-- What you will do --
Return, without anything added, the lines from the one containing "箱根町, 神奈川縣, 日本" through the end of the entries below, exactly as written.

-- Supplied information --
◇ ◇ ◇
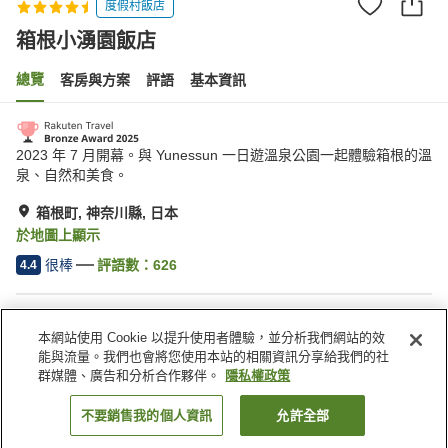
度假村飯店
箱根小湧園飯店
總覽
客房與方案
評語
基本資訊
2023 年 7 月開幕。與 Yunessun 一日遊溫泉公園一起體驗箱根的溫
泉、自然和美食。
箱根町, 神奈川縣, 日本
於地圖上顯示
很棒
評語數：
626
4.4
住宿設施
本網站使用 Cookie 以提升使用者體驗，並分析我們網站的效
停車場
三溫暖
能與流量。我們也會將您使用本站的相關資訊分享給我們的社
Spa／美容沙龍
餐廳
群媒體、廣告和分析合作夥伴。
隱私權政策
不要銷售我的個人資訊
允許全部
找客房
首頁
日本
神奈川縣
箱根町
箱根小湧園飯店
◇ ◇ ◇
-- Task response --
箱根町, 神奈川縣, 日本
於地圖上顯示
很棒
評語數：
626
4.4
住宿設施
本網站使用 Cookie 以提升使用者體驗，並分析我們網站的效
停車場
三溫暖
能與流量。我們也會將您使用本站的相關資訊分享給我們的社
Spa／美容沙龍
餐廳
群媒體、廣告和分析合作夥伴。
隱私權政策
不要銷售我的個人資訊
允許全部
找客房
首頁
日本
神奈川縣
箱根町
箱根小湧園飯店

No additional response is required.